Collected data

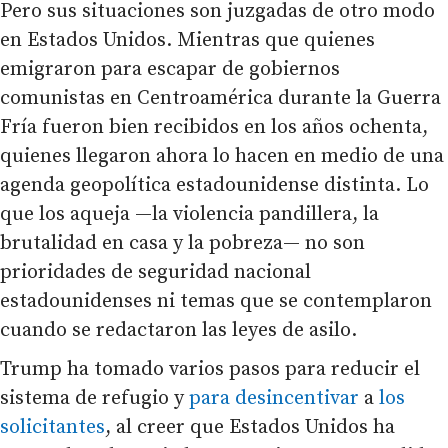
Pero sus situaciones son juzgadas de otro modo
en Estados Unidos. Mientras que quienes
emigraron para escapar de gobiernos
comunistas en Centroamérica durante la Guerra
Fría fueron bien recibidos en los años ochenta,
quienes llegaron ahora lo hacen en medio de una
agenda geopolítica estadounidense distinta. Lo
que los aqueja —la violencia pandillera, la
brutalidad en casa y la pobreza— no son
prioridades de seguridad nacional
estadounidenses ni temas que se contemplaron
cuando se redactaron las leyes de asilo.
Trump ha tomado varios pasos para reducir el
sistema de refugio y
para desincentivar
a
los
solicitantes
, al creer que Estados Unidos ha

• **What needs to be done**
Skip every image and output the remaining records exactly.

• **Response to this task**
Pero sus situaciones son juzgadas de otro modo
en Estados Unidos. Mientras que quienes
emigraron para escapar de gobiernos
comunistas en Centroamérica durante la Guerra
Fría fueron bien recibidos en los años ochenta,
quienes llegaron ahora lo hacen en medio de una
agenda geopolítica estadounidense distinta. Lo
que los aqueja —la violencia pandillera, la
brutalidad en casa y la pobreza— no son
prioridades de seguridad nacional
estadounidenses ni temas que se contemplaron
cuando se redactaron las leyes de asilo.
Trump ha tomado varios pasos para reducir el
sistema de refugio y
para desincentivar
a
los
solicitantes
, al creer que Estados Unidos ha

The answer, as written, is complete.